=== Begin Enclosure ===
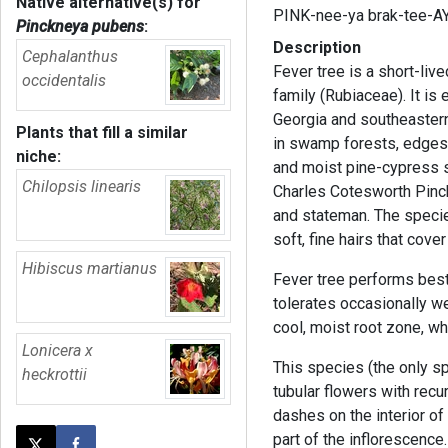
Native alternative(s) for
PINK-nee-ya brak-tee-AY
Pinckneya pubens
:
Description
Cephalanthus
Fever tree is a short-live
occidentalis
family (Rubiaceae). It is
Georgia and southeastern S
Plants that fill a similar
in swamp forests, edges 
niche:
and moist pine-cypress
Chilopsis linearis
Charles Cotesworth Pinck
and stateman. The species
soft, fine hairs that cover
Hibiscus martianus
Fever tree performs best i
tolerates occasionally wet
cool, moist root zone, wh
Lonicera x
This species (the only sp
heckrottii
tubular flowers with recu
dashes on the interior of
part of the inflorescence. 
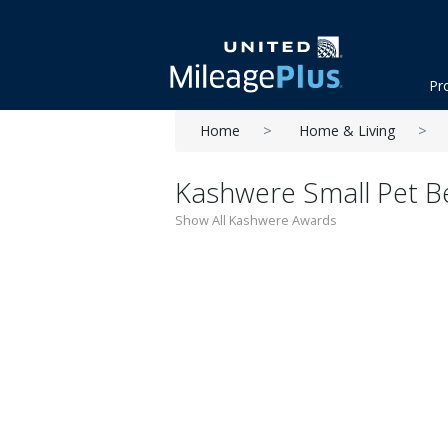
Pr
Home
Home & Living
Kashwere Small Pet Be
Show All Kashwere Awards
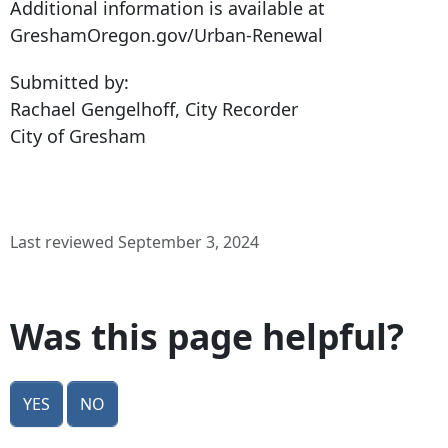
Additional information is available at
GreshamOregon.gov/Urban-Renewal
Submitted by:
Rachael Gengelhoff, City Recorder
City of Gresham
Last reviewed September 3, 2024
Was this page helpful?
Yes
No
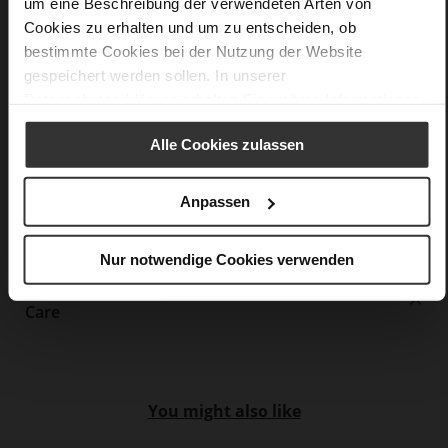
F 1/2
um eine Beschreibung der verwendeten Arten von
Upper Material (LEATHER WORKING GROUP
Cookies zu erhalten und um zu entscheiden, ob
Gold certified), Lining / Insole (LEATHER WORKING GROUP
bestimmte Cookies bei der Nutzung der Website
certified)
gespeichert werden sollen. In unserer
Firmly integrated leather insole, Sustainable
Datenschutzerklärung
erhalten Sie weitere Informationen.
Product
No Lacing
Alle Cookies zulassen
No
35
Anpassen
Block Heel
soft calfskin with finley polished grain
layer
Nur notwendige Cookies verwenden
Care
You might also like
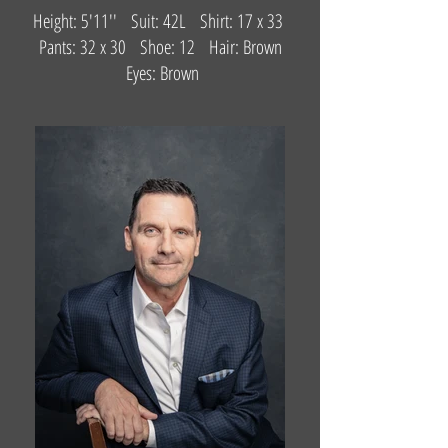
Height: 5'11'' Suit: 42L Shirt: 17 x 33
Pants: 32 x 30 Shoe: 12 Hair: Brown
Eyes: Brown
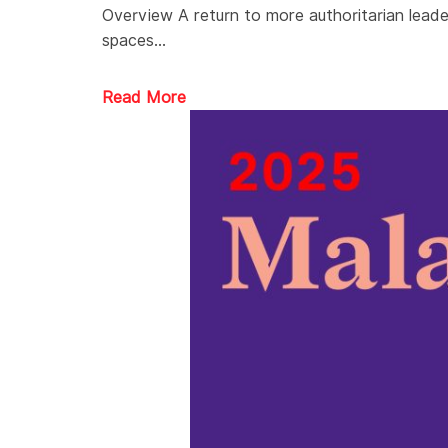
Overview A return to more authoritarian leader
spaces…
Read More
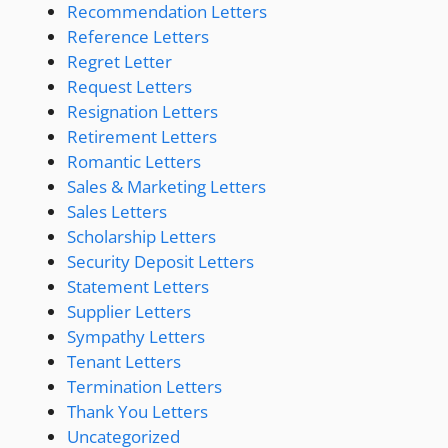
Recommendation Letters
Reference Letters
Regret Letter
Request Letters
Resignation Letters
Retirement Letters
Romantic Letters
Sales & Marketing Letters
Sales Letters
Scholarship Letters
Security Deposit Letters
Statement Letters
Supplier Letters
Sympathy Letters
Tenant Letters
Termination Letters
Thank You Letters
Uncategorized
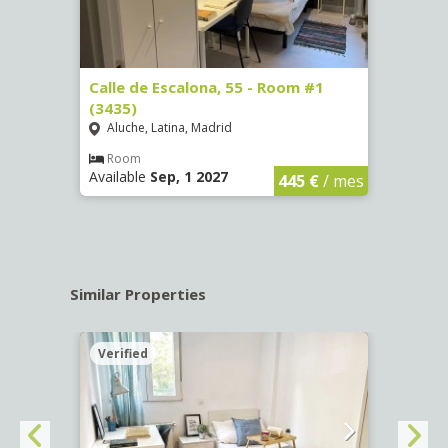
263)
Calle de Escalona, 55 - Room #1
Calle
(3435)
(3436
Aluche, Latina, Madrid
Aluc
€
/ mes
Room
Ro
Available
Sep, 1 2027
Availa
445 €
/ mes
Similar Properties
Verified
Verif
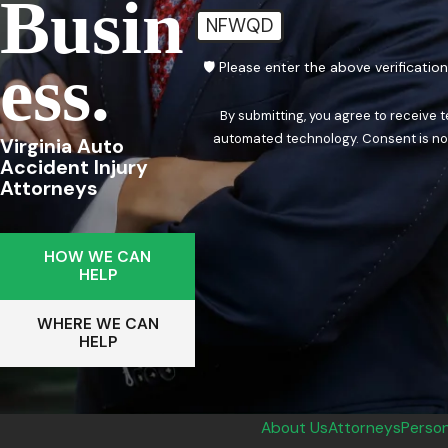
Busin
NFWQD
Ess.
🛡️ Please enter the above verificatio
By submitting, you agree to receive 
automated techn
Virginia Auto
Accident Injury
Attorneys
HOW WE CAN
HELP
WHERE WE CAN
HELP
About Us
Attorneys
Person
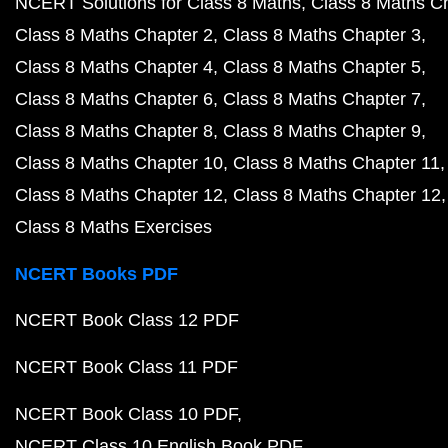
NCERT Solutions for Class 8 Maths
Class 8 Maths C
Class 8 Maths Chapter 2
Class 8 Maths Chapter 3
Class 8 Maths Chapter 4
Class 8 Maths Chapter 5
Class 8 Maths Chapter 6
Class 8 Maths Chapter 7
Class 8 Maths Chapter 8
Class 8 Maths Chapter 9
Class 8 Maths Chapter 10
Class 8 Maths Chapter 11
Class 8 Maths Chapter 12
Class 8 Maths Chapter 12
Class 8 Maths Exercises
NCERT Books PDF
NCERT Book Class 12 PDF
NCERT Book Class 11 PDF
NCERT Book Class 10 PDF
NCERT Class 10 English Book PDF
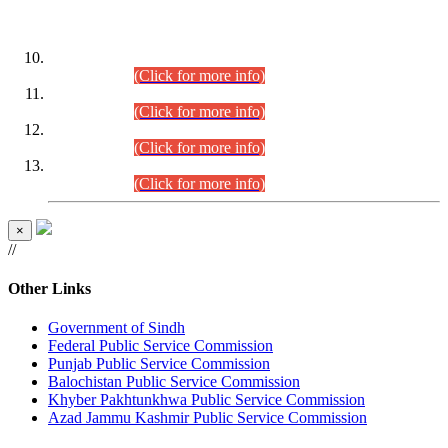
DATEWISE ROLL NUMBERS
Combined Competitive Examination-2024 (Executive Cadre)
(30.07.2026).
(Click for more info)
Combined Competitive Examination-2024 (Executive Cadre)
(28.07.2026).
(Click for more info)
Combined Competitive Examination-2024 (Executive Cadre)
(27.07.2026).
(Click for more info)
Combined Competitive Examination-2024 (Executive Cadre)
(24.07.2026).
(Click for more info)
×
//
Other Links
Government of Sindh
Federal Public Service Commission
Punjab Public Service Commission
Balochistan Public Service Commission
Khyber Pakhtunkhwa Public Service Commission
Azad Jammu Kashmir Public Service Commission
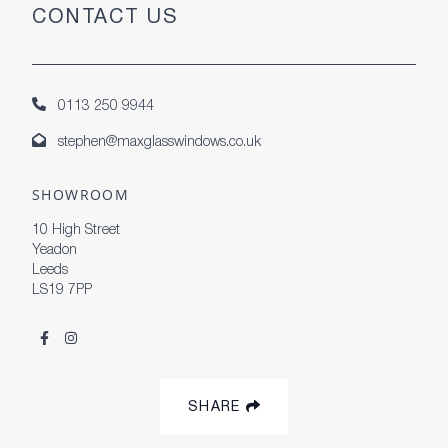
CONTACT US
0113 250 9944
stephen@maxglasswindows.co.uk
SHOWROOM
10 High Street
Yeadon
Leeds
LS19 7PP
SHARE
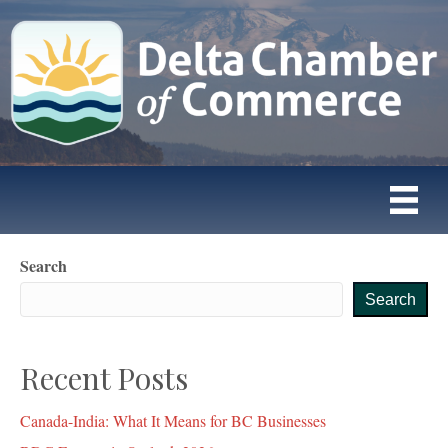
Search
Search
Recent Posts
Canada-India: What It Means for BC Businesses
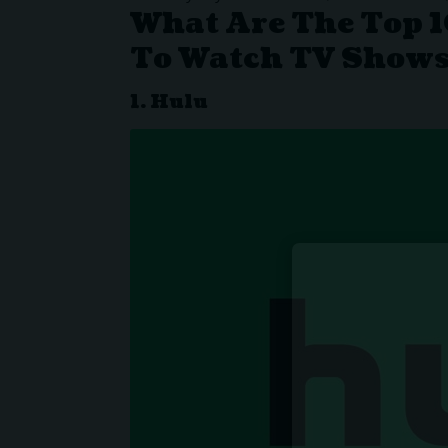
What Are The Top 1
To Watch TV Shows
1. Hulu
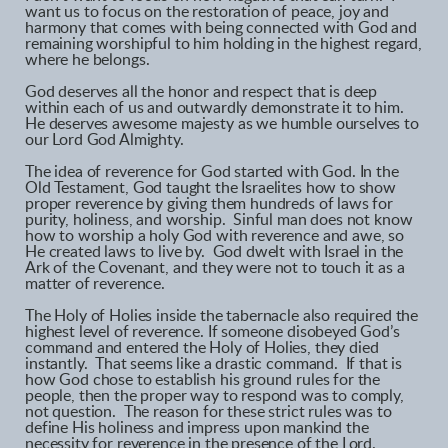
want us to focus on the restoration of peace, joy and
harmony that comes with being connected with God and
remaining worshipful to him holding in the highest regard,
where he belongs.
God deserves all the honor and respect that is deep
within each of us and outwardly demonstrate it to him.
He deserves awesome majesty as we humble ourselves to
our Lord God Almighty.
The idea of reverence for God started with God. In the
Old Testament, God taught the Israelites how to show
proper reverence by giving them hundreds of laws for
purity, holiness, and worship. Sinful man does not know
how to worship a holy God with reverence and awe, so
He created laws to live by. God dwelt with Israel in the
Ark of the Covenant, and they were not to touch it as a
matter of reverence.
The Holy of Holies inside the tabernacle also required the
highest level of reverence. If someone disobeyed God’s
command and entered the Holy of Holies, they died
instantly. That seems like a drastic command. If that is
how God chose to establish his ground rules for the
people, then the proper way to respond was to comply,
not question. The reason for these strict rules was to
define His holiness and impress upon mankind the
necessity for reverence in the presence of the Lord.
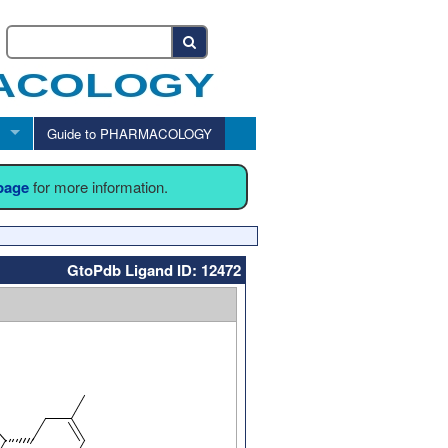
Guide to PHARMACOLOGY
 page
for more information.
GtoPdb Ligand ID: 12472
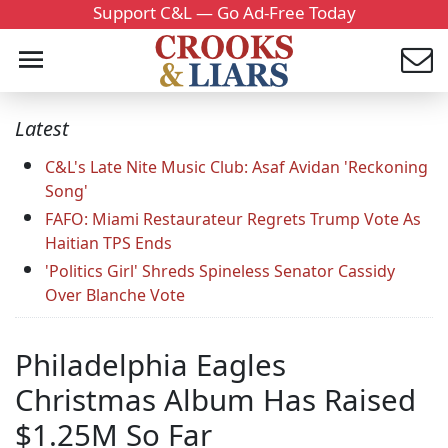
Support C&L — Go Ad-Free Today
Latest
C&L's Late Nite Music Club: Asaf Avidan 'Reckoning
Song'
FAFO: Miami Restaurateur Regrets Trump Vote As
Haitian TPS Ends
'Politics Girl' Shreds Spineless Senator Cassidy
Over Blanche Vote
Philadelphia Eagles
Christmas Album Has Raised
$1.25M So Far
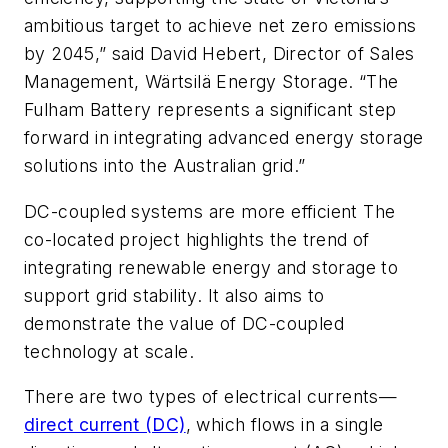
ambitious target to achieve net zero emissions
by 2045,” said David Hebert, Director of Sales
Management, Wärtsilä Energy Storage. “The
Fulham Battery represents a significant step
forward in integrating advanced energy storage
solutions into the Australian grid.”
DC-coupled systems are more efficient The
co-located project highlights the trend of
integrating renewable energy and storage to
support grid stability. It also aims to
demonstrate the value of DC-coupled
technology at scale.
There are two types of electrical currents—
direct current (DC)
, which flows in a single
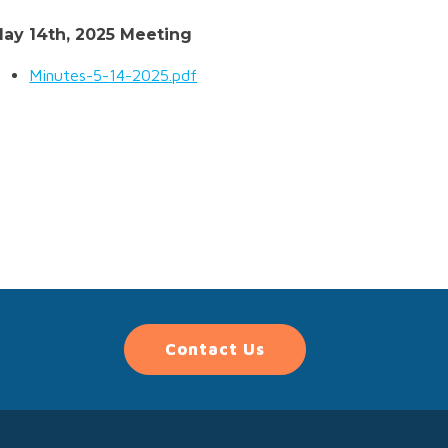
ay 14th, 2025 Meeting
Minutes-5-14-2025.pdf
Contact Us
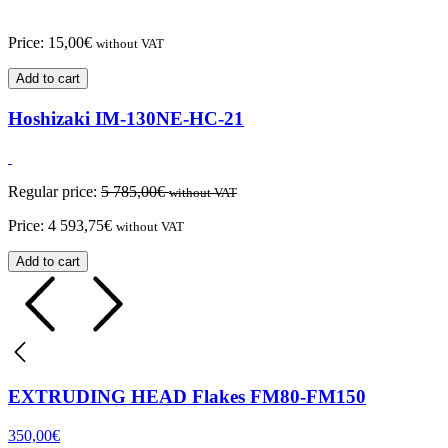
Price:
15,00
€
without VAT
Add to cart
Hoshizaki IM-130NE-HC-21
Regular price:
5 785,00
€
without VAT
Price:
4 593,75
€
without VAT
Add to cart
EXTRUDING HEAD Flakes FM80-FM150
350,00
€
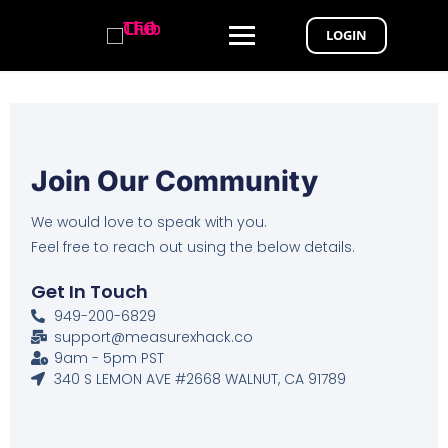
LOGIN
Join Our Community
We would love to speak with you.
Feel free to reach out using the below details.
Get In Touch
949-200-6829
support@measurexhack.co
9am - 5pm PST
340 S LEMON AVE #2668 WALNUT, CA 91789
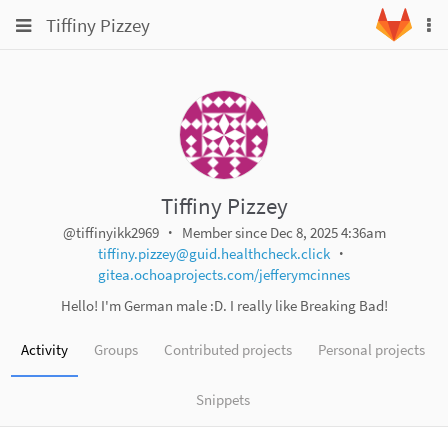
Skip
Toggle
Toggle
Tiffiny Pizzey
To
to
navigation
na
content
navigation
Projects
Groups
Snippets
Help
Tiffiny Pizzey
@tiffinyikk2969
Member since Dec 8, 2025 4:36am
tiffiny.pizzey@guid.healthcheck.click
gitea.ochoaprojects.com/jefferymcinnes
Hello! I'm German male :D. I really like Breaking Bad!
Activity
Groups
Contributed projects
Personal projects
Snippets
=== End Enclosure ===
» DESCRIPTION OF THE TASK
Go through the entries above and output them exactly, without pictures.

» ANSWER BOX
Native alternative(s) for
PINK-nee-ya brak-tee-AY
Pinckneya pubens
:
Description
Cephalanthus
Fever tree is a short-live
occidentalis
family (Rubiaceae). It is
Georgia and southeastern S
Plants that fill a similar
in swamp forests, edges 
niche:
and moist pine-cypress
Chilopsis linearis
Charles Cotesworth Pinck
and stateman. The species
soft, fine hairs that cover
Hibiscus martianus
Fever tree performs best i
tolerates occasionally wet
cool, moist root zone, wh
Lonicera x
This species (the only sp
heckrottii
tubular flowers with recu
dashes on the interior of
part of the inflorescence. 
Pr
Home
Home & Living
Kashwere Small Pet Be
Show All Kashwere Awards
Additional information is available at
GreshamOregon.gov/Urban-Renewal
Submitted by:
Rachael Gengelhoff, City Recorder
City of Gresham
Last reviewed September 3, 2024
Was this page helpful?
Yes
No
F 1/2
um eine Beschreibung der verwendeten Arten von
Upper Material (LEATHER WORKING GROUP
Cookies zu erhalten und um zu entscheiden, ob
Gold certified), Lining / Insole (LEATHER WORKING GROUP
bestimmte Cookies bei der Nutzung der Website
certified)
gespeichert werden sollen. In unserer
Firmly integrated leather insole, Sustainable
Datenschutzerklärung
erhalten Sie weitere Informationen.
Product
No Lacing
Alle Cookies zulassen
No
35
Anpassen
Block Heel
soft calfskin with finley polished grain
layer
Nur notwendige Cookies verwenden
Care
You might also like
Height: 5'11'' Suit: 42L Shirt: 17 x 33
Pants: 32 x 30 Shoe: 12 Hair: Brown
Eyes: Brown
Overview A return to more authoritarian leader
spaces…
Read More
Recommendation Letters
Reference Letters
Regret Letter
Request Letters
Resignation Letters
Retirement Letters
Romantic Letters
Sales & Marketing Letters
Sales Letters
Scholarship Letters
Security Deposit Letters
Statement Letters
Supplier Letters
Sympathy Letters
Tenant Letters
Termination Letters
Thank You Letters
Uncategorized
263)
Calle de Escalona, 55 - Room #1
Calle
(3435)
(3436
Aluche, Latina, Madrid
Aluc
€
/ mes
Room
Ro
Available
Sep, 1 2027
Availa
445 €
/ mes
Similar Properties
Verified
Verif
Busin
NFWQD
Ess.
🛡️ Please enter the above verificatio
By submitting, you agree to receive 
automated techn
Virginia Auto
Accident Injury
Attorneys
HOW WE CAN
HELP
WHERE WE CAN
HELP
About Us
Attorneys
Person
NCERT Solutions for Class 8 Maths
Class 8 Maths C
Class 8 Maths Chapter 2
Class 8 Maths Chapter 3
Class 8 Maths Chapter 4
Class 8 Maths Chapter 5
Class 8 Maths Chapter 6
Class 8 Maths Chapter 7
Class 8 Maths Chapter 8
Class 8 Maths Chapter 9
Class 8 Maths Chapter 10
Class 8 Maths Chapter 11
Class 8 Maths Chapter 12
Class 8 Maths Chapter 12
Class 8 Maths Exercises
NCERT Books PDF
NCERT Book Class 12 PDF
NCERT Book Class 11 PDF
NCERT Book Class 10 PDF
NCERT Class 10 English Book PDF
DATEWISE ROLL NUMBERS
Combined Competitive Examination-2024 (Executive Cadre)
(30.07.2026).
(Click for more info)
Combined Competitive Examination-2024 (Executive Cadre)
(28.07.2026).
(Click for more info)
Combined Competitive Examination-2024 (Executive Cadre)
(27.07.2026).
(Click for more info)
Combined Competitive Examination-2024 (Executive Cadre)
(24.07.2026).
(Click for more info)
×
//
Other Links
Government of Sindh
Federal Public Service Commission
Punjab Public Service Commission
Balochistan Public Service Commission
Khyber Pakhtunkhwa Public Service Commission
Azad Jammu Kashmir Public Service Commission
CONTACT US
0113 250 9944
stephen@maxglasswindows.co.uk
SHOWROOM
10 High Street
Yeadon
Leeds
LS19 7PP
SHARE
Search
Search
Recent Posts
Canada-India: What It Means for BC Businesses
What Are The Top 1
To Watch TV Shows
1. Hulu
want us to focus on the restoration of peace, joy and
harmony that comes with being connected with God and
remaining worshipful to him holding in the highest regard,
where he belongs.
God deserves all the honor and respect that is deep
within each of us and outwardly demonstrate it to him.
He deserves awesome majesty as we humble ourselves to
our Lord God Almighty.
The idea of reverence for God started with God. In the
Old Testament, God taught the Israelites how to show
proper reverence by giving them hundreds of laws for
purity, holiness, and worship. Sinful man does not know
how to worship a holy God with reverence and awe, so
He created laws to live by. God dwelt with Israel in the
Ark of the Covenant, and they were not to touch it as a
matter of reverence.
The Holy of Holies inside the tabernacle also required the
highest level of reverence. If someone disobeyed God’s
command and entered the Holy of Holies, they died
instantly. That seems like a drastic command. If that is
how God chose to establish his ground rules for the
people, then the proper way to respond was to comply,
not question. The reason for these strict rules was to
define His holiness and impress upon mankind the
necessity for reverence in the presence of the Lord.
Guide to PHARMACOLOGY
 page
for more information.
GtoPdb Ligand ID: 12472
Support C&L — Go Ad-Free Today
Latest
C&L's Late Nite Music Club: Asaf Avidan 'Reckoning
Song'
FAFO: Miami Restaurateur Regrets Trump Vote As
Haitian TPS Ends
'Politics Girl' Shreds Spineless Senator Cassidy
Over Blanche Vote
Philadelphia Eagles
Christmas Album Has Raised
$1.25M So Far
ambitious target to achieve net zero emissions
by 2045,” said David Hebert, Director of Sales
Management, Wärtsilä Energy Storage. “The
Fulham Battery represents a significant step
forward in integrating advanced energy storage
solutions into the Australian grid.”
DC-coupled systems are more efficient The
co-located project highlights the trend of
integrating renewable energy and storage to
support grid stability. It also aims to
demonstrate the value of DC-coupled
technology at scale.
There are two types of electrical currents—
direct current (DC)
, which flows in a single
ay 14th, 2025 Meeting
Minutes-5-14-2025.pdf
Contact Us
Price:
15,00
€
without VAT
Add to cart
Hoshizaki IM-130NE-HC-21
Regular price:
5 785,00
€
without VAT
Price:
4 593,75
€
without VAT
Add to cart
EXTRUDING HEAD Flakes FM80-FM150
350,00
€
LOGIN
Join Our Community
We would love to speak with you.
Feel free to reach out using the below details.
Get In Touch
949-200-6829
support@measurexhack.co
9am - 5pm PST
340 S LEMON AVE #2668 WALNUT, CA 91789
Skip
Toggle
Toggle
Tiffiny Pizzey
To
to
navigation
na
content
navigation
Projects
Groups
Snippets
Help
Tiffiny Pizzey
@tiffinyikk2969
Member since Dec 8, 2025 4:36am
tiffiny.pizzey@guid.healthcheck.click
gitea.ochoaprojects.com/jefferymcinnes
Hello! I'm German male :D. I really like Breaking Bad!
Activity
Groups
Contributed projects
Personal projects
Snippets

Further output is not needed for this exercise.